Tolkien Gleanings #237
* Yesterday saw the happy event of the publication of Tolkien’s Collected Poems as a three-book slipcase edition and ebook. But note also the substantial new free Addenda and Corrigenda page for the book… “noting a few errors we failed to see before our book went to press, as well as inevitable additions”.
* A joint review of the new Collected Poems, at the Tolkien Collector’s Guide website. Freely available online. The unpublished poems discovered here are said to be “many more than were reported” by the advance publicity. Also noted is that this is partly a biographical work, since “the informative commentaries also contain much new biographical and bibliographical information”, especially in terms of pinpointing various dates in his life. Physically this first printing is reported to be fine in hardback, as judged by the high standards of book collectors, being printed in “Italy by Rotolito” and nicely bound and shipped.
* John Garth reviews The Collected Poems in this week’s TLS ($ paywall).
* Nothing on YouTube and only one lone Amazon UK review of the book, at present. The Amazon reviewer thinks well of their purchase, but states that on browsing the contents-list he finds it… “leaves out many of his shorter poems, especially most of his unpublished compositions written in languages other than modern English”.
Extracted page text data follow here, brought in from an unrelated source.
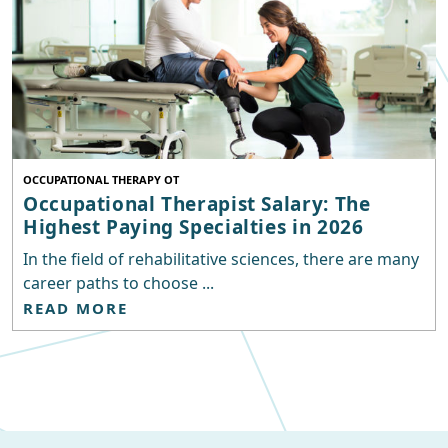
OCCUPATIONAL THERAPY OT
Occupational Therapist Salary: The
Highest Paying Specialties in 2026
In the field of rehabilitative sciences, there are many
career paths to choose ...
READ MORE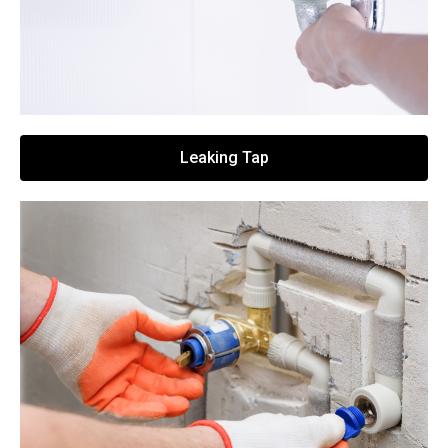
Leaking Tap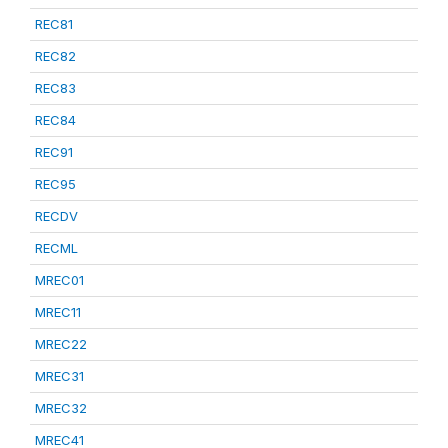
REC81
REC82
REC83
REC84
REC91
REC95
RECDV
RECML
MREC01
MREC11
MREC22
MREC31
MREC32
MREC41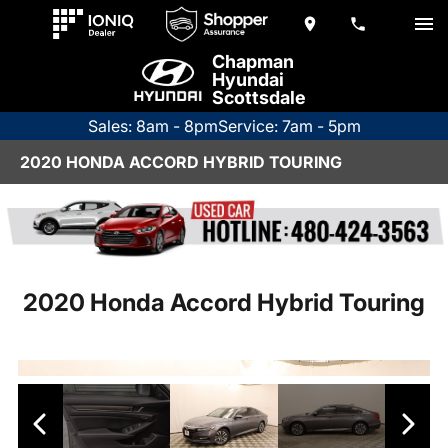
Chapman
Hyundai
Scottsdale
Sales: 8am - 8pm
Service: 7am - 5pm
2020 HONDA ACCORD HYBRID TOURING
2020 Honda Accord Hybrid Touring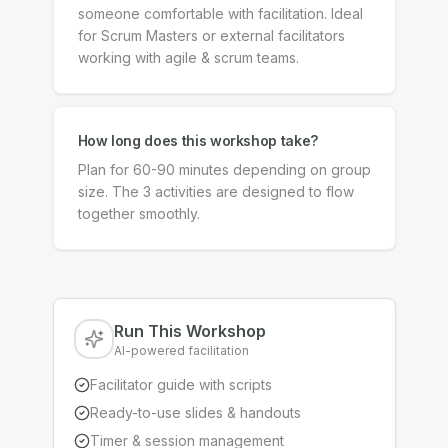
someone comfortable with facilitation. Ideal
for Scrum Masters or external facilitators
working with agile & scrum teams.
How long does this workshop take?
Plan for 60-90 minutes depending on group
size. The 3 activities are designed to flow
together smoothly.
Run This Workshop
AI-powered facilitation
Facilitator guide with scripts
Ready-to-use slides & handouts
Timer & session management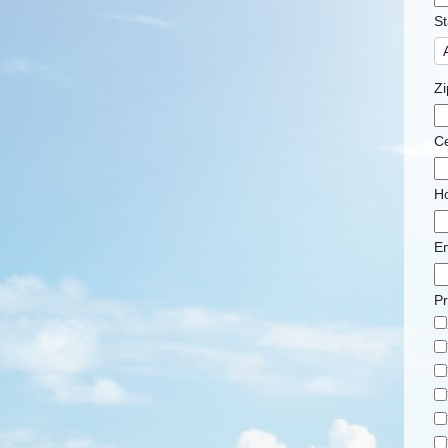
St
Zi
Ce
H
Em
Pr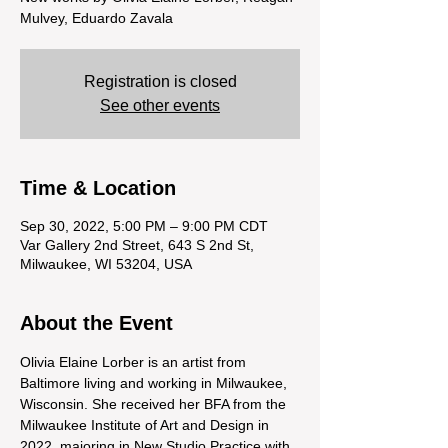
Mulvey, Eduardo Zavala
Registration is closed
See other events
Time & Location
Sep 30, 2022, 5:00 PM – 9:00 PM CDT
Var Gallery 2nd Street, 643 S 2nd St,
Milwaukee, WI 53204, USA
About the Event
Olivia Elaine Lorber is an artist from 
Baltimore living and working in Milwaukee, 
Wisconsin. She received her BFA from the 
Milwaukee Institute of Art and Design in 
2022, majoring in New Studio Practice with 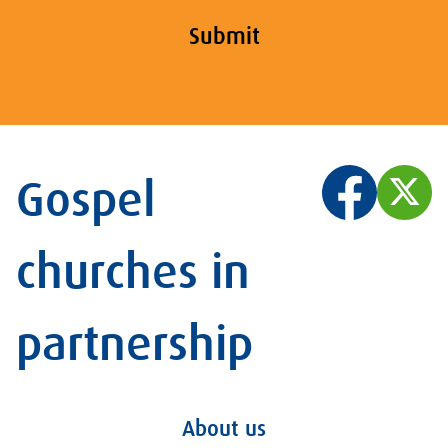
Submit
Gospel
churches in
partnership
About us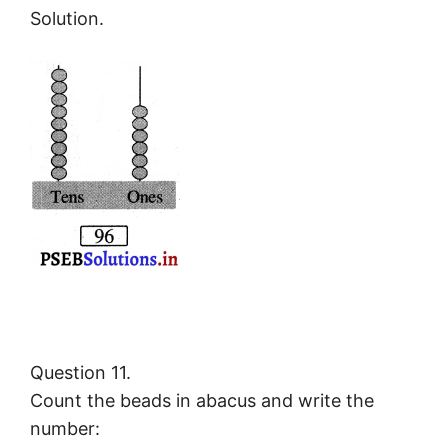
Solution.
Question 11.
Count the beads in abacus and write the
number: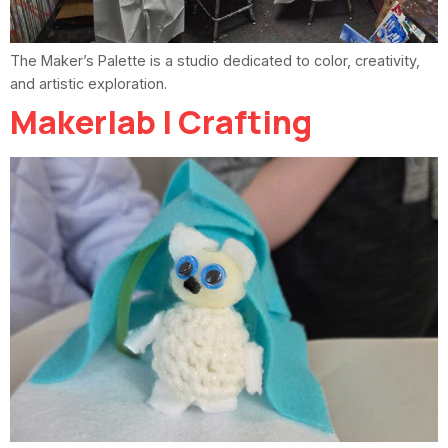
The Maker’s Palette is a studio dedicated to color, creativity,
and artistic exploration.
Makerlab | Crafting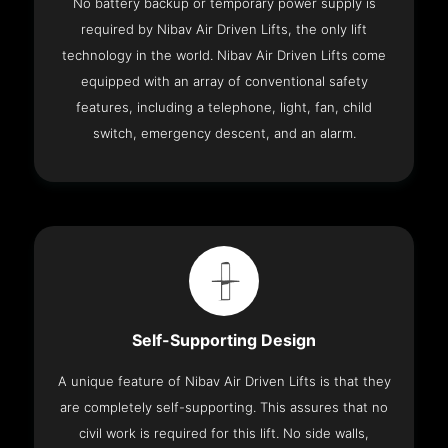
No battery backup or temporary power supply is
required by Nibav Air Driven Lifts, the only lift
technology in the world. Nibav Air Driven Lifts come
equipped with an array of conventional safety
features, including a telephone, light, fan, child
switch, emergency descent, and an alarm.
Self-Supporting Design
A unique feature of Nibav Air Driven Lifts is that they
are completely self-supporting. This assures that no
civil work is required for this lift. No side walls,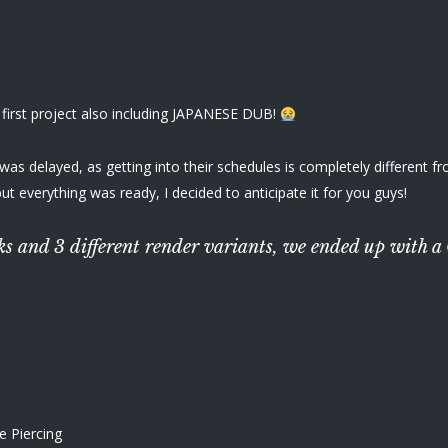
 first project also including JAPANESE DUB!
s delayed, as getting into their schedules is completely different from 
but everything was ready, I decided to anticipate it for you guys!
acks and 3 different render variants, we ended up wi
e Piercing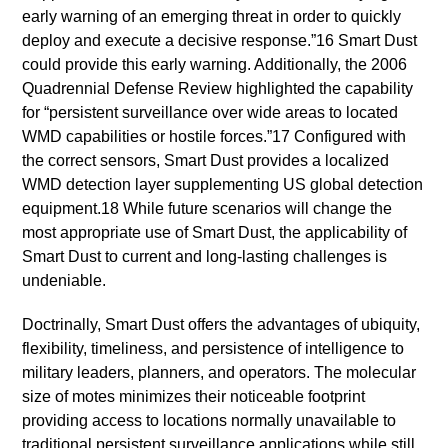
early warning of an emerging threat in order to quickly
deploy and execute a decisive response.”16 Smart Dust
could provide this early warning. Additionally, the 2006
Quadrennial Defense Review highlighted the capability
for “persistent surveillance over wide areas to located
WMD capabilities or hostile forces.”17 Configured with
the correct sensors, Smart Dust provides a localized
WMD detection layer supplementing US global detection
equipment.18 While future scenarios will change the
most appropriate use of Smart Dust, the applicability of
Smart Dust to current and long-lasting challenges is
undeniable.
Doctrinally, Smart Dust offers the advantages of ubiquity,
flexibility, timeliness, and persistence of intelligence to
military leaders, planners, and operators. The molecular
size of motes minimizes their noticeable footprint
providing access to locations normally unavailable to
traditional persistent surveillance applications while still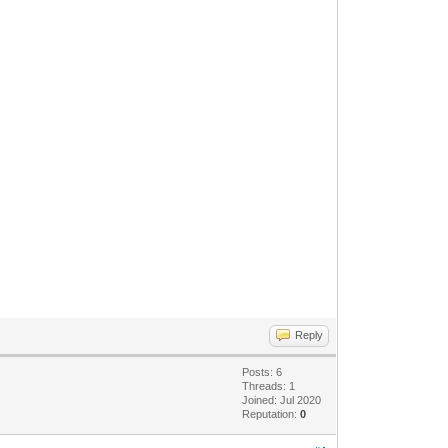
Reply
Posts: 6
Threads: 1
Joined: Jul 2020
Reputation:
0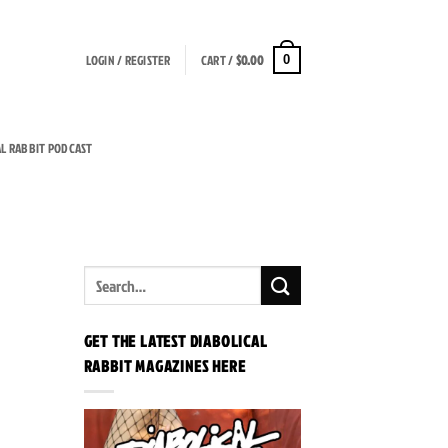
LOGIN / REGISTER
CART /
$
0.00
0
AL RABBIT PODCAST
GET THE LATEST DIABOLICAL
RABBIT MAGAZINES HERE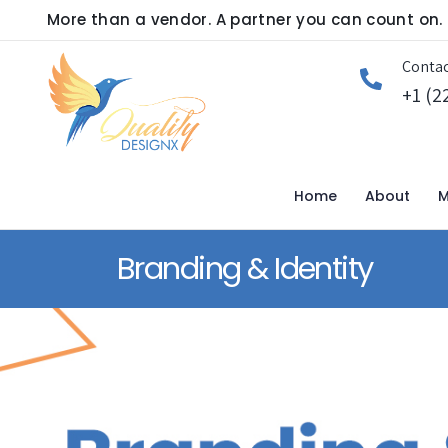
More than a vendor. A partner you can count on.
Contac
+1 (2
Home
About
M
Branding & Identity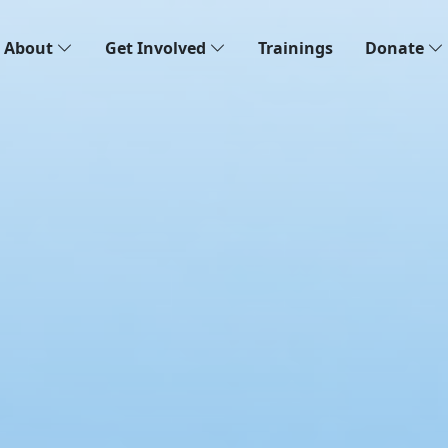
About
Get Involved
Trainings
Donate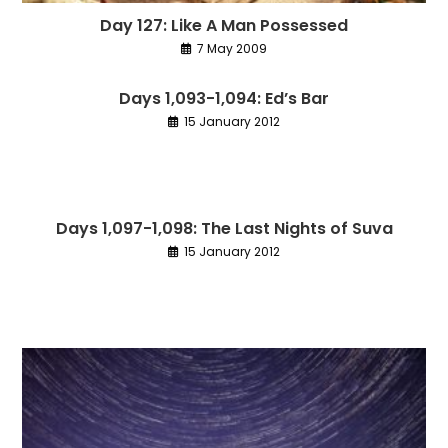
Day 127: Like A Man Possessed
7 May 2009
Days 1,093-1,094: Ed’s Bar
15 January 2012
Days 1,097-1,098: The Last Nights of Suva
15 January 2012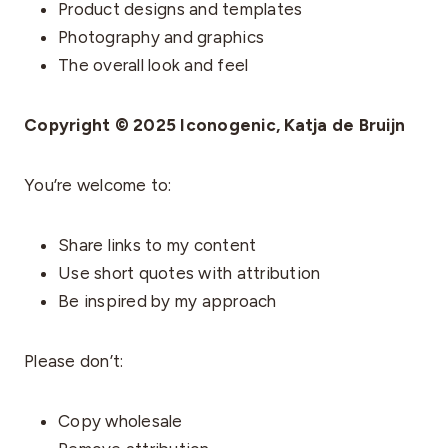
Product designs and templates
Photography and graphics
The overall look and feel
Copyright © 2025 Iconogenic, Katja de Bruijn
You’re welcome to:
Share links to my content
Use short quotes with attribution
Be inspired by my approach
Please don’t:
Copy wholesale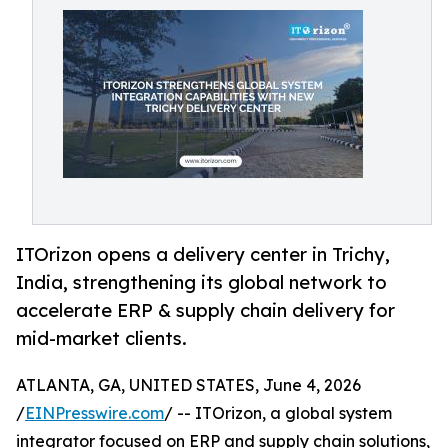
ITOrizon opens a delivery center in Trichy,
India, strengthening its global network to
accelerate ERP & supply chain delivery for
mid-market clients.
ATLANTA, GA, UNITED STATES, June 4, 2026
/
EINPresswire.com
/ -- ITOrizon, a global system
integrator focused on ERP and supply chain solutions,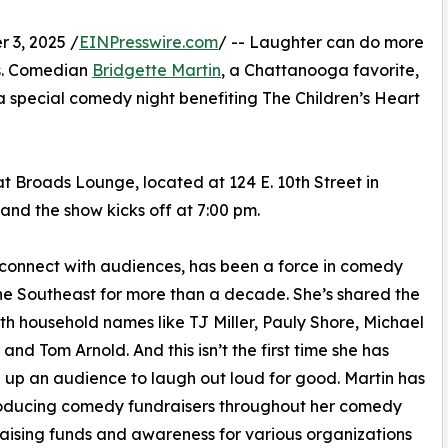
3, 2025 /
EINPresswire.com
/ -- Laughter can do more
es. Comedian
Bridgette Martin
, a Chattanooga favorite,
 a special comedy night benefiting The Children’s Heart
t Broads Lounge, located at 124 E. 10th Street in
nd the show kicks off at 7:00 pm.
o connect with audiences, has been a force in comedy
he Southeast for more than a decade. She’s shared the
th household names like TJ Miller, Pauly Shore, Michael
 and Tom Arnold. And this isn’t the first time she has
up an audience to laugh out loud for good. Martin has
oducing comedy fundraisers throughout her comedy
raising funds and awareness for various organizations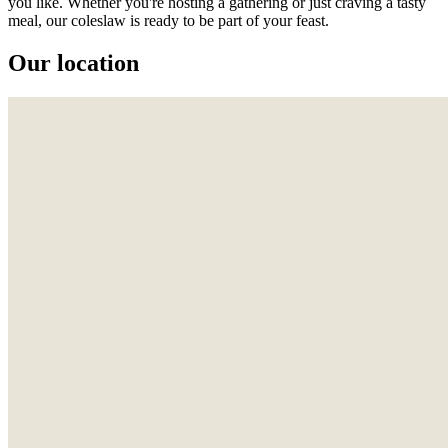
you like. Whether you're hosting a gathering or just craving a tasty
meal, our coleslaw is ready to be part of your feast.
Our location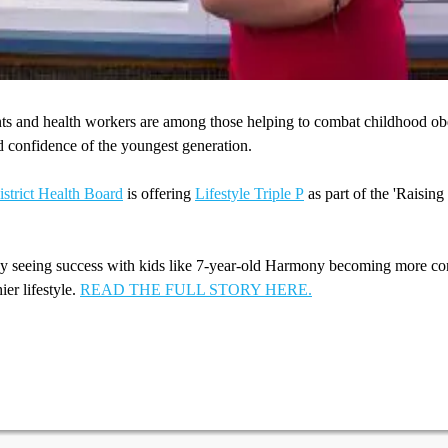
nts and health workers are among those helping to combat childhood ob
d confidence of the youngest generation.
strict Health Board
is offering
Lifestyle Triple P
as part of the 'Raising
dy seeing success with kids like 7-year-old Harmony becoming more co
ier lifestyle.
READ THE FULL STORY HERE.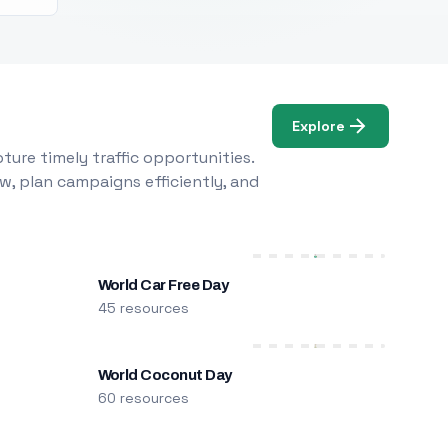
Explore
ure timely traffic opportunities.
w, plan campaigns efficiently, and
World Car Free Day
45 resources
World Coconut Day
60 resources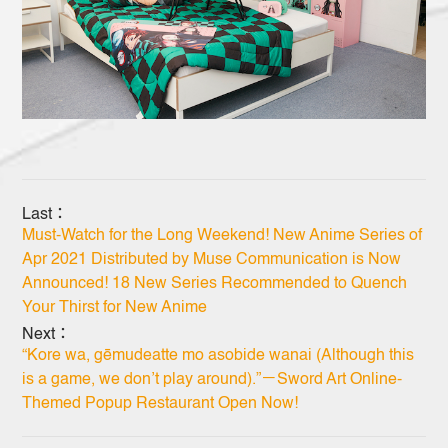
Last：
Must-Watch for the Long Weekend! New Anime Series of
Apr 2021 Distributed by Muse Communication is Now
Announced! 18 New Series Recommended to Quench
Your Thirst for New Anime
Next：
“Kore wa, gēmudeatte mo asobide wanai (Although this
is a game, we don’t play around).”－Sword Art Online-
Themed Popup Restaurant Open Now!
* In other newly-published books, The Critic magazine has a glowing review of The Haunted Wood: A History of Childhood Reading (2024), said to be the first such general history “since Humphrey Carpenter’s Secret Gardens in 1985″. Haunted Wood gives Tolkien a joint chapter with T.H. White. The review is freely available online. The book is now available as a Kindle ebook and in hardback. Judging by the review and the contents-list, this book offers a distinctly British view. Which of course is quite justified by history. But… not even Anne of Green Gables (British Canada)? Nope. According to the Haunted Wood author, the Anne-girl is “not a central part of the canon” of children’s literature. Which will be news to many. At least the Molesworth books are mentioned a few times, in passing.
* On a more mundane but equally timely note, Bondwine Books looks into the matter of Aragorn’s likely tax policy…
“I can tell you Aragorn’s tax policy in seven words that used to be famous in England, and that Tolkien certainly knew well: ‘The King shall live of his own’. Meaning, the daily expenses of government are met by the income of the royal estates, without direct taxation. In wartime, the King depends upon his people to fulfil their feudal obligations and report for unpaid (short-term) military service.”
We also know that when the King grants lands in a huge place such as Middle-earth, he can ask no more than that the new colonists keep up the key bridges and roads, and speed the King’s messengers. As in the Shire, which only has to maintain the key bridge leading to the greenways and Bree.
* New to me, the substantial Ghosts in Middle-earth: Germanic, Norse and Anglo-Saxon Remnants in Tolkien’s Fictional World (2009). Freely available from Academia.edu. Or (for non-members) by searching for “Ghosts in Middle-earth” in quotes on Google Scholar. Scholar has an arrangement with Academia.edu for seamless free downloads of PDF files.
* And finally, the new scholarly article “Ofer Hronrade — Defining the Long-Enigmatic Hron of Old English” ($ paywall), offering… “an exhaustive contextual study of the Old English word hron — and its relationship with the common word hwael — as well as statistical analysis of British marine biology, this paper seeks to demonstrate that the meaning of hron should indeed be separated from the Modern English word ‘whale'” [which is as Tolkien had suggested, though his suggestion was widely disregarded].